Q. The Moriarty Tribunal followed a massive paper trail and obtained lots of damning documents against certain parties. Can they be used as evidence in a criminal trial?

A. Yes, only the witness evidence tendered to a tribunal cannot be used in a criminal trial, but gardai can use a tribunal report as a springboard or roadmap to seek the production, in court, of other types of evidence. Crucially, the privilege against self-incrimination as it operates in tribunals only applies to witness statements and witnesses do not enjoy privilege over documents given to a tribunal.

Q. Can statements or admissions made to a tribunal be used in civil proceedings?

A. Yes, Section 5 of the 1979 Tribunals of Inquiry (Evidence) (Amendment) Act 1979 only applies to criminal proceedings.

Q. Has anyone ever been sent to jail as a result of a finding of a tribunal?

A. Sort of. Former Government lobbyist Frank Dunlop served 18 months in prison and was fined €30,000 for making corrupt payments to politicians over the rezoning of land at Carrickmines in south Dublin during the 1990s.

Dunlop was the first individual to be given a custodial sentence for corruption under the Ethics in Public Office Act 1995 following a Road to Damascus-style conversion under cross-examination at the Mahon (formerly Flood) Tribunal.

Central to Dunlop's prosecution, however, was his willingness to give voluntary statements admitting his guilt to the Criminal Assets Bureau. George Redmond and Ray Burke served jail sentences for tax evasion and the late Fianna Fail TD Liam Lawlor was jailed three times for non co-operation with the Flood Tribunal.

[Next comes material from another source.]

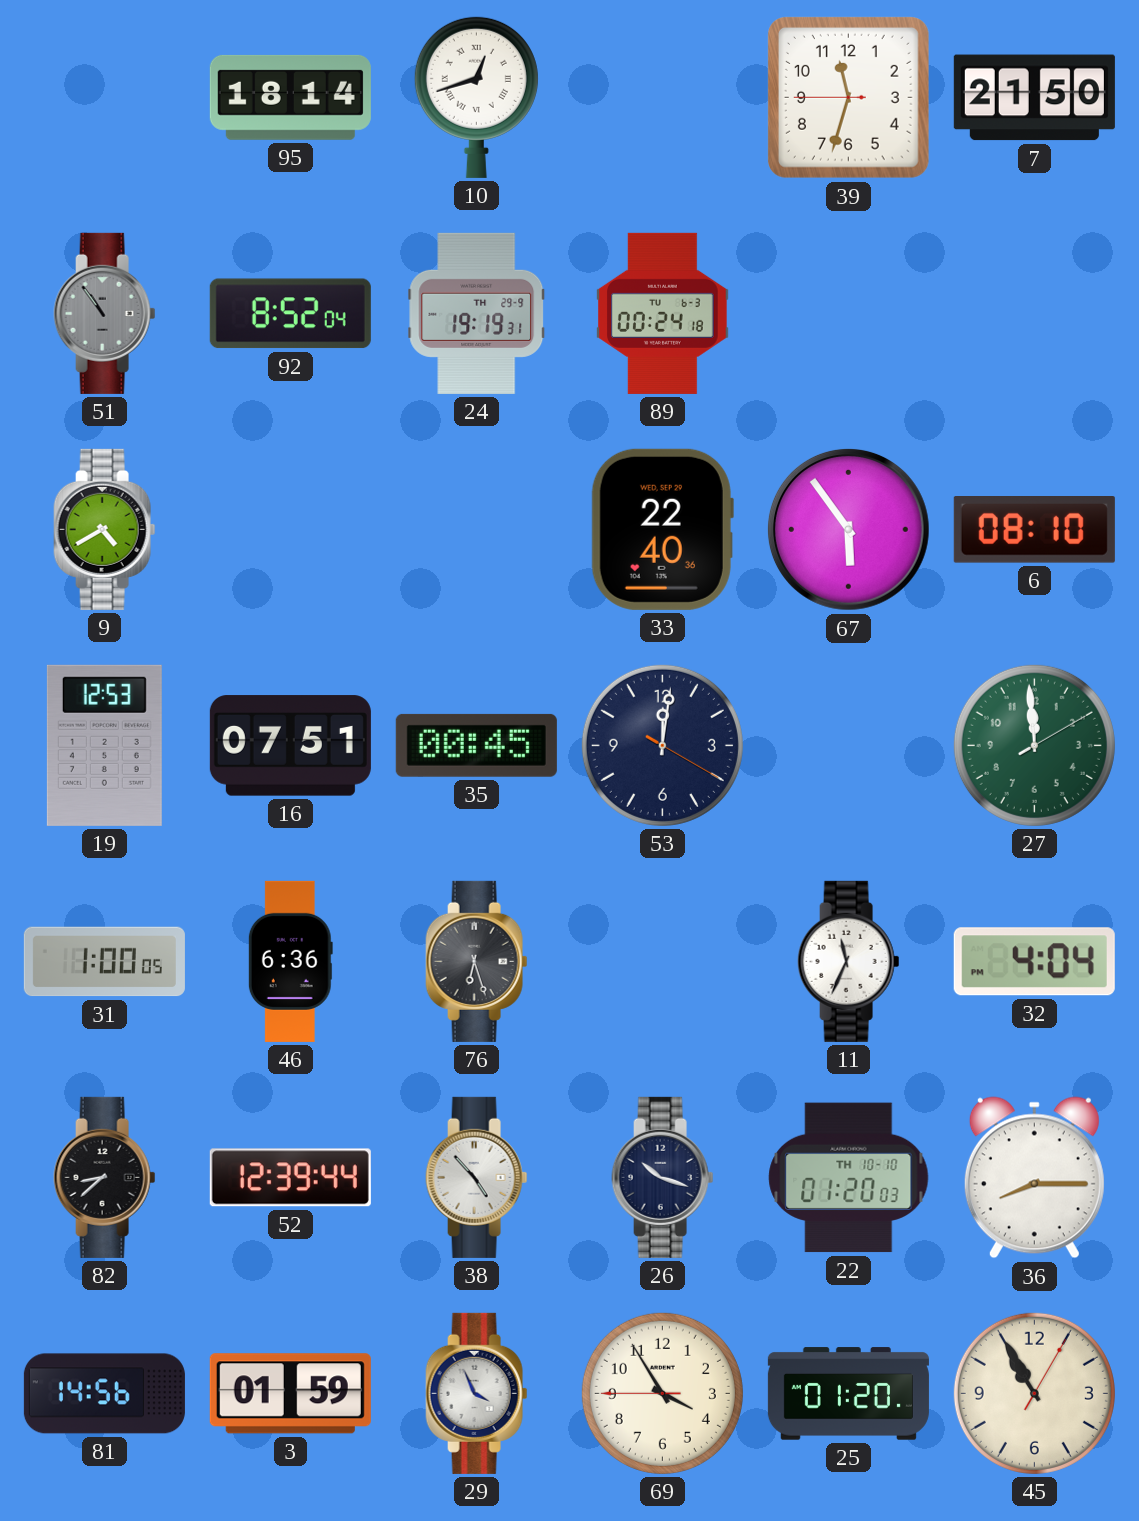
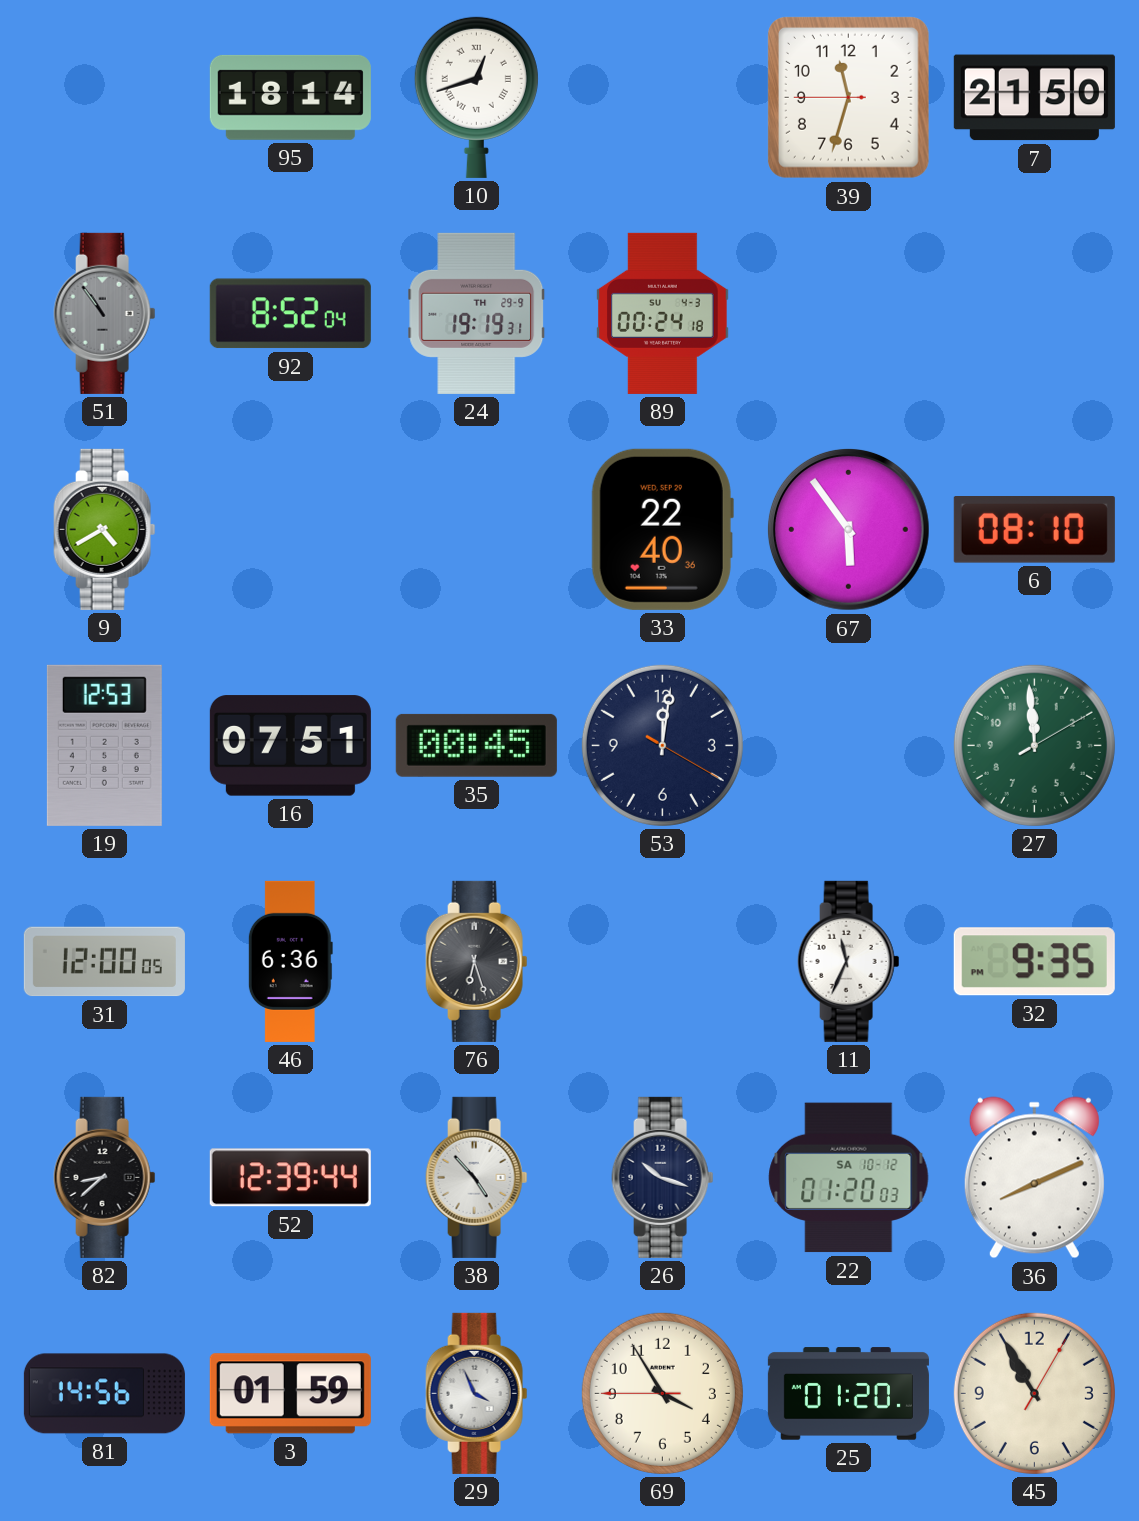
89 date: TU 6-3 -> SU 4-3
31: 1:00 -> 12:00
32: 4:04 -> 9:35
22 date: TH 10-10 -> SA 10-12
36: 8:15 -> 8:11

Q. Can the DPP get documents in possession of a tribunal?

A. Yes, the authorities can seek production orders or otherwise discover documents required to build a prosecution case.

Q. How easy will it be to bring a criminal prosecution home?

A. Not easy. Gardai will, in effect, have to start a fresh investigation. The burden of proof in a criminal trial, beyond a reasonable doubt, is much higher than the threshold of balance of probabilities in a civil case or opinion of the sole member that applies at a tribunal.